Hands-on: Tissot T-Complication Squelette
An affordable Swiss skeleton.


Tissot has a stellar reputation for well-made watches at notably affordable prices, like the recent Ballade Powermatic 80 or Heritage Petite Second. Switzerland’s biggest watchmaker by production, Tissot maintains a vast portfolio of vintage-inspired, dress and technology-focused watches, including a skeleton wristwatch with modern styling.

Skeletonised watches are intriguing as the intricate mechanics that make a movement tick are front and centre. Combining both aesthetics and mechanics can be a tough nut to crack, however, as legibility in particular suffers when a movement is open-worked. Tissot managed to nail both looks and legibility with the T-Complication Squelette, which retails for a little under US$2000.




At 43mm in diameter and 12mm high, the T-Complication Squelette is a sizeable watch on the wrist – it has presence – but also an expansive canvas of gears and springs.

The stainless steel case is fully brushed with substantial “horn” lugs, and a handful of interesting details that contribute to its character.

Most notably is the asymmetry on its upper right flank that is not initially obvious. The case subtly widens from the crown to the top-right lug, filling the angular space between the lug and case that’s present on the other three lugs.
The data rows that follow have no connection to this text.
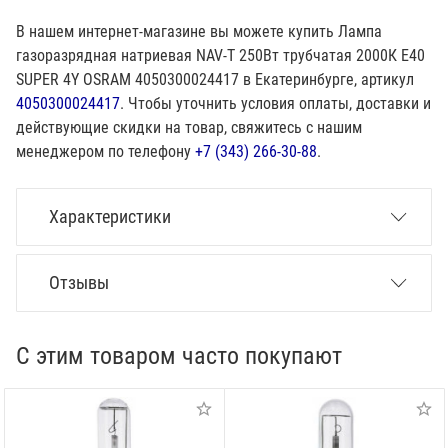
В нашем интернет-магазине вы можете купить Лампа
газоразрядная натриевая NAV-T 250Вт трубчатая 2000К E40
SUPER 4Y OSRAM 4050300024417 в Екатеринбурге, артикул
4050300024417
. Чтобы уточнить условия оплаты, доставки и
действующие скидки на товар, свяжитесь с нашим
менеджером по телефону
+7 (343) 266-30-88
.
Характеристики
Отзывы
С этим товаром часто покупают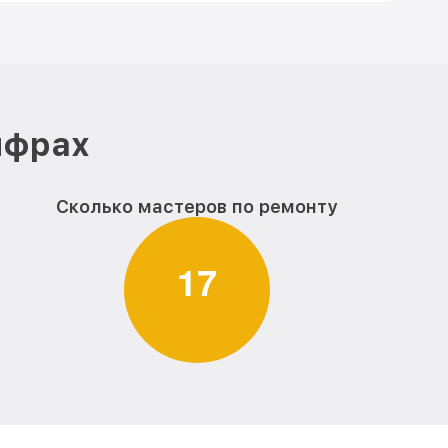
ифрах
Сколько мастеров по ремонту
1
7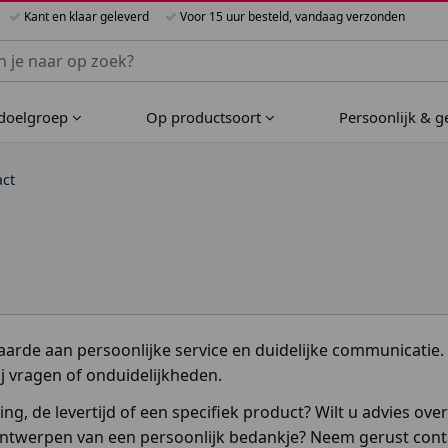
Kant en klaar geleverd
Voor 15 uur besteld, vandaag verzonden
nnen Bijzondere Bedankjes
 doelgroep
Op productsoort
Persoonlijk & 
act
arde aan persoonlijke service en duidelijke communicatie. 
j vragen of onduidelijkheden.
ng, de levertijd of een specifiek product? Wilt u advies ov
 ontwerpen van een persoonlijk bedankje? Neem gerust cont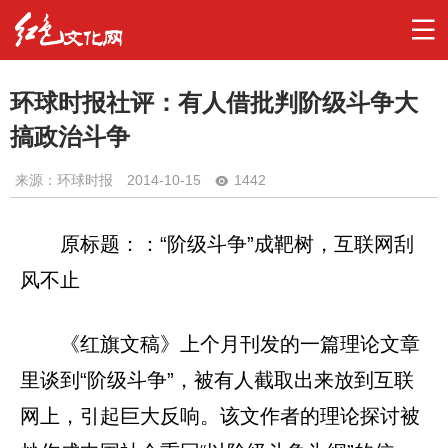
环球时报社评：有人借批判阶级斗争大
搞政治斗争
来源：环球时报
2014-10-15
1442
原标题：：“阶级斗争”成靶树，互联网刮
风不止
《红旗文稿》上个月刊发的一篇理论文章
里谈到“阶级斗争”，被有人截取出来放到互联
网上，引起巨大反响。该文作者的理论探讨被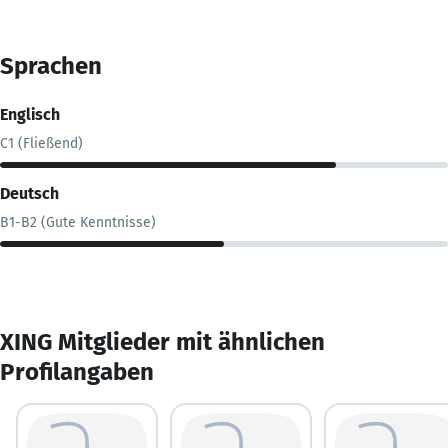
Sprachen
Englisch
C1 (Fließend)
Deutsch
B1-B2 (Gute Kenntnisse)
XING Mitglieder mit ähnlichen
Profilangaben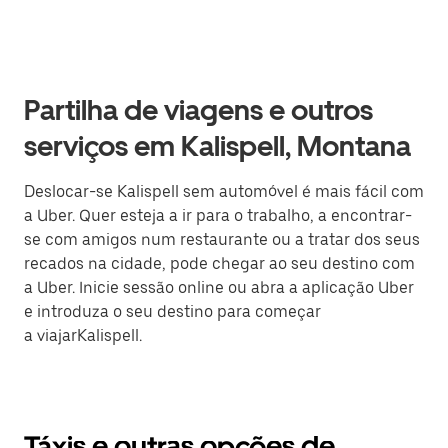
Partilha de viagens e outros
serviços em Kalispell, Montana
Deslocar-se Kalispell sem automóvel é mais fácil com
a Uber. Quer esteja a ir para o trabalho, a encontrar-
se com amigos num restaurante ou a tratar dos seus
recados na cidade, pode chegar ao seu destino com
a Uber. Inicie sessão online ou abra a aplicação Uber
e introduza o seu destino para começar
a viajarKalispell.
Táxis e outras opções de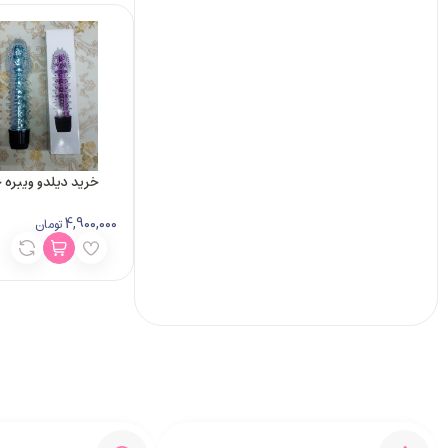
خرید دیلدو ویبره خار
4,900,000
تومان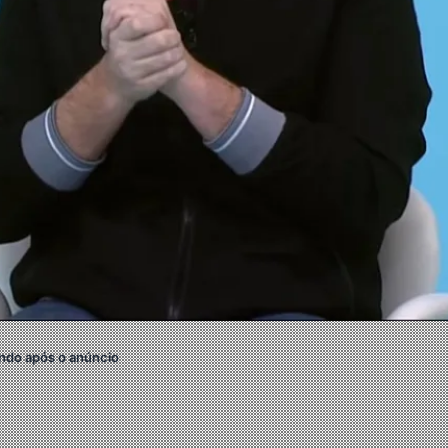
ndo após o anúncio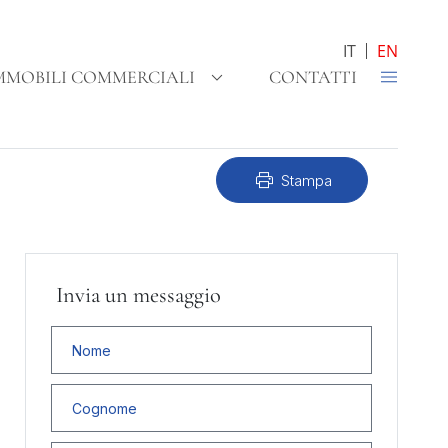
IT
EN
MMOBILI COMMERCIALI
CONTATTI
print
Stampa
Invia un messaggio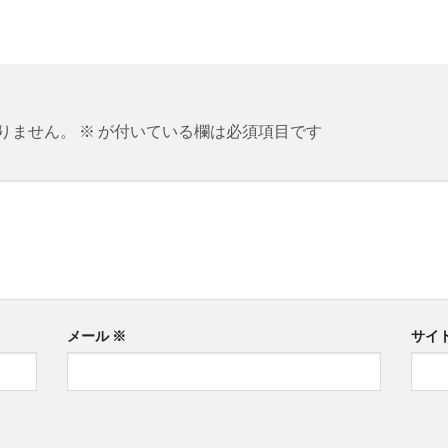
りません。
※
が付いている欄は必須項目です
メール
※
サイ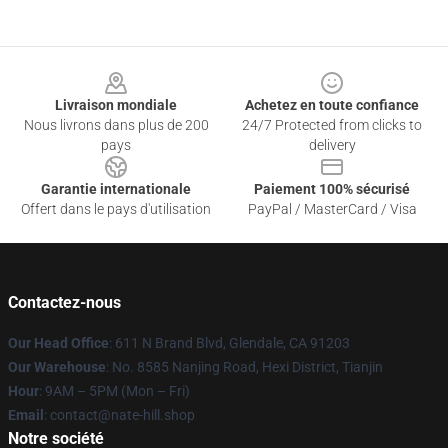
Footer
Livraison mondiale
Achetez en toute confiance
Nous livrons dans plus de 200
24/7 Protected from clicks to
pays
delivery
Garantie internationale
Paiement 100% sécurisé
Offert dans le pays d'utilisation
PayPal / MasterCard / Visa
Contactez-nous
Our Head Office
: 611 N Brand Blvd, Glendale, CA 91203
Our Warehouse
: No. 8585 Nanjing Road, Hexi District, Tianjin
Hour
: 9AM – 5PM (Mon – Fri)
Email
: contact@nate-hill.shop
Notre société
And the signed crown has an interesting knurled pattern reminiscent of a turbine, creating a subtle mechanical motif that is echoed in the movement.






The bezel is relatively narrow and simply gets out of the way. The watch has no dial, other than a thin but legible minute track with luminous markings every five minutes.

Large, almost oversized, open-worked hour and minute hands are blued steel with Super-LumiNova fill, leaving them satisfyingly visible against the skeleton movement. Depending on the light, the hands and minute track appear either blue or black.




Transforming the ordinary
One of the most captivating aspects of the watch is the size of the movement, which expands to fill virtually the entirety of the case. It’s a modified ETA Unitas 6497-1, a reliable workhorse dating back to the 1960s that was originally designed for pocket watches.

It’s been open-worked on both sides, transforming it into a lesson in horological anatomy. While skeletonised movements are often highly decorated and ornate – and in much pricier watches – Tissot went for a modern, industrial aesthetic that is inexpensive to execute but visually attractive.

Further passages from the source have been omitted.